Gita and Lali Sokolov with their son, Gary.
Gita and Lali Sokolov with their son, Gary.

During some of the many discussions that formed the basis of The Tattooist of Auschwitz, Sokolov­ spoke about Klein, the woman he claimed had saved his life at Auschwitz and who, he told Morris, was “the bravest person I ever met”.

Following countless reader inquirie­s about Klein’s fate, Morri­s made her the basis of her second book, published last month. Morris recently­ told The Weekend Australian that althoug­h her book was marketed as fiction, it was a “pretty accurate” account of Klein’s life, based on her own visit­s to Slovakia and the help of researchers.

According to the blurb for Cilka’s Journey, when she was sent to Auschwitz-Birkenau in 1942 the teenage Klein attracted the attention of a senior Nazi, who later repeatedly raped her, thanks to “her long beautiful hair”. Unlike other forcibly shaved prisoners, Klein was allowed­ to grow her hair. In a taped interview in 1996 with the University of Southern California’s Shoah Foundation, Sokolov spoke of an unnamed Auschwitz inmate, “a very beautiful girl, Jewish girl, the only girl in the whole camp whom the SS allowed to keep her hair”.

And Sokolov’s son, Gary, who visited Czechoslovakia in the 1970s with his mother, Gita, recent­ly told The Weekend Australian about meeting his mother’s old friend, who he believed was Klein. “I do remember how stunning she was.”

But Klein’s family has questioned if this woman was their relative, saying the descriptions do not fit. “My stepmother might have been cute when young, but she was never a great beauty, nor did she have the lustrous black hair that Heather (Morris) gives Cilka,” says Kovach.

He has provided The Weekend Australian with a photo of his stepmother from the 1970s, around the time Gary and Gita Sokolov visited Czechoslovakia.

“Although she is perfectly presen­table, no one would describe her as ‘stunning’,” he says.

While Gary Sokolov could not be contacted for this story, he told Kovach recently that the woman in the photo did not look like the one he had met with his mother.

“The more I delve into this the more I am convinced that the beautiful woman with the long black hair spoken of by Sokolov in his Shoah interview was not my stepmother,” says Kovach, who has questioned other inconsistencies.

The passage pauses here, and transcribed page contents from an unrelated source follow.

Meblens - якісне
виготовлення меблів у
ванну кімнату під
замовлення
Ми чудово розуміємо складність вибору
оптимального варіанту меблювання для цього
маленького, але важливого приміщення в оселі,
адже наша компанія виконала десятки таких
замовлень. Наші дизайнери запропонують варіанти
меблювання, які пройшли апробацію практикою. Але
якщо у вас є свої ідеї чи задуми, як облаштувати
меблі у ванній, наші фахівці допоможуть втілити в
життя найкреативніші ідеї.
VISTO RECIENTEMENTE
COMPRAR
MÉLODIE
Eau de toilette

In his 1996 testimony, for example­, Sokolov said he had visited the beautiful woman after the war in Paris. “She was living in King George hotel, very luxurious, she was married, she had a boyfriend, a very rich boyfriend, and her husband … the boyfriend gave him a job, which he went all over Europe and bought tanks.”

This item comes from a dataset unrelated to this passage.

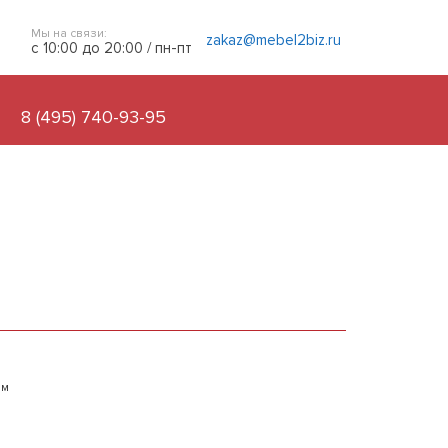
Мы на связи:
zakaz@mebel2biz.ru
с 10:00 до 20:00 / пн-пт
8 (495) 740-93-95
ым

But Kovach says his stepmother only visited Paris once — for a few days in 1968, during the brief period of the Prague Spring in which she and her husband, Ivan, were able to travel.

“They certainly weren’t staying at the George V,” he says of the luxurious Parisian hotel to which Sokolov was presumably referring. “They had no hard currenc­y. In their suitcase, for their one trip to Europe, they took food with them because they couldn’t afford eating out.”

The Weekend Australian is not suggesting Morris has acted inappropriately, only that Klein’s family says she may have made a mistake.

Kovach is Klein’s closest known relative. In April, six months before Cilka’s Journey was published, he was visited at his home in California by Morris, who was seeking photos and asked him to write an afterword to the book — both of which he declined. “Did she ask me anything about my stepmother? No, I don’t think she did,” he says.

Neither Morris nor her pub­licist responded to requests for a comment.